160 - Add multiple sets of time encodings if necessary to allow different
161  readers to work as well as possible.\
162 
163 ## Unsigned Data {#bp_Unsigned-Data}
164 
165 NetCDF-3 does not have unsigned integer primitive types.
166 
167 - To be completely safe with unknown readers, widen the data type, or
168  use floating point.
169 - You can use the corresponding signed types to store unsigned data
170  only if all client programs know how to interpret this correctly.

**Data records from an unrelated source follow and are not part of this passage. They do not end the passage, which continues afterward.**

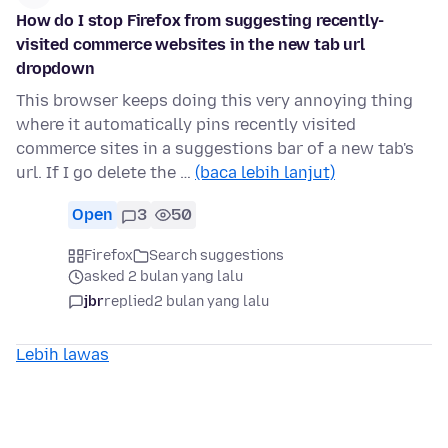
How do I stop Firefox from suggesting recently-
visited commerce websites in the new tab url
dropdown
This browser keeps doing this very annoying thing
where it automatically pins recently visited
commerce sites in a suggestions bar of a new tab's
url. If I go delete the …
(baca lebih lanjut)
Open
3
50
Firefox
Search suggestions
asked 2 bulan yang lalu
jbr
replied
2 bulan yang lalu
Lebih lawas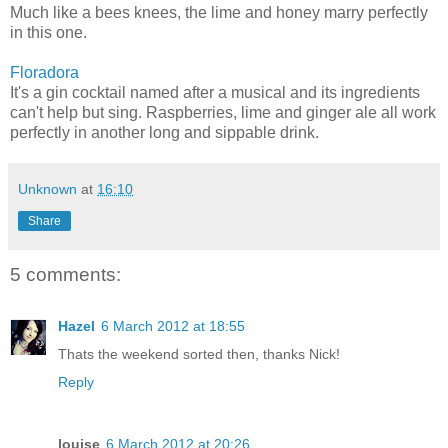
Much like a bees knees, the lime and honey marry perfectly
in this one.
Floradora
It's a gin cocktail named after a musical and its ingredients
can't help but sing. Raspberries, lime and ginger ale all work
perfectly in another long and sippable drink.
Unknown
at
16:10
Share
5 comments:
Hazel
6 March 2012 at 18:55
Thats the weekend sorted then, thanks Nick!
Reply
louise
6 March 2012 at 20:26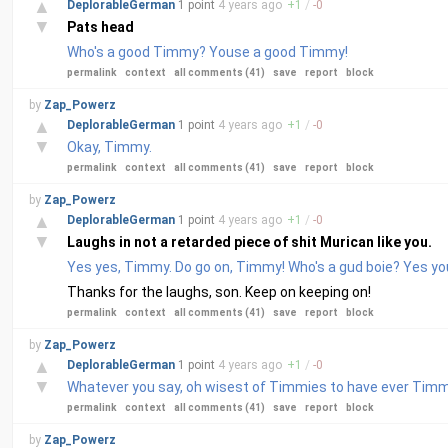
▲
DeplorableGerman
1 point
4 years
ago
+
1
/
-
0
▼
Pats head
Who's a good Timmy? Youse a good Timmy!
permalink
context
all comments (41)
save
report
block
by
Zap_Powerz
▲
DeplorableGerman
1 point
4 years
ago
+
1
/
-
0
▼
Okay, Timmy.
permalink
context
all comments (41)
save
report
block
by
Zap_Powerz
▲
DeplorableGerman
1 point
4 years
ago
+
1
/
-
0
▼
Laughs in not a retarded piece of shit Murican like you.
Yes yes, Timmy. Do go on, Timmy! Who's a gud boie? Y
Thanks for the laughs, son. Keep on keeping on!
permalink
context
all comments (41)
save
report
block
by
Zap_Powerz
▲
DeplorableGerman
1 point
4 years
ago
+
1
/
-
0
▼
Whatever you say, oh wisest of Timmies to have ever Timm
permalink
context
all comments (41)
save
report
block
by
Zap_Powerz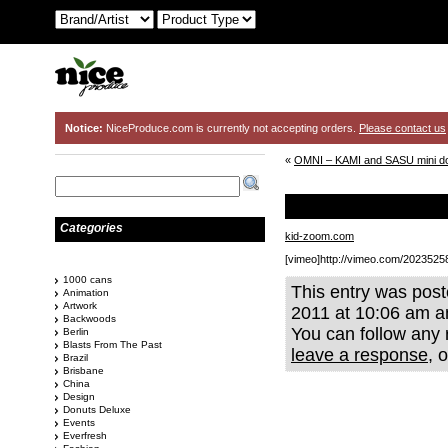
Notice:
NiceProduce.com is currently not accepting orders.
Please contact us
«
OMNI – KAMI and SASU mini d
Categories
kid-zoom.com
[vimeo]http://vimeo.com/2023525
1000 cans
This entry was pos
Animation
Artwork
2011 at 10:06 am an
Backwoods
You can follow any 
Berlin
Blasts From The Past
leave a response
, 
Brazil
Brisbane
China
Design
Donuts Deluxe
Events
Everfresh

171 - A new proposed convention is to create a variable attribute
172  `_Unsigned = "true"` to indicate that integer data should be treated
173  as unsigned.
174 
175 ## Packed Data Values {#bp_Packed-Data-Values}
176 
177 Packed data is stored in a netCDF file by limiting precision and using a
178 smaller data type than the original data, for example, packing
179 double-precision (64-bit) values into short (16-bit) integers. The
180 C-based netCDF libraries do not do the packing and unpacking. (The
181 [netCDF Java library](/software/netcdf-java/) will do automatic
182 unpacking when the
183 [VariableEnhanced](/software/netcdf-java/v4.1/javadocAll/ucar/nc2/dataset/VariableEnhanced.html)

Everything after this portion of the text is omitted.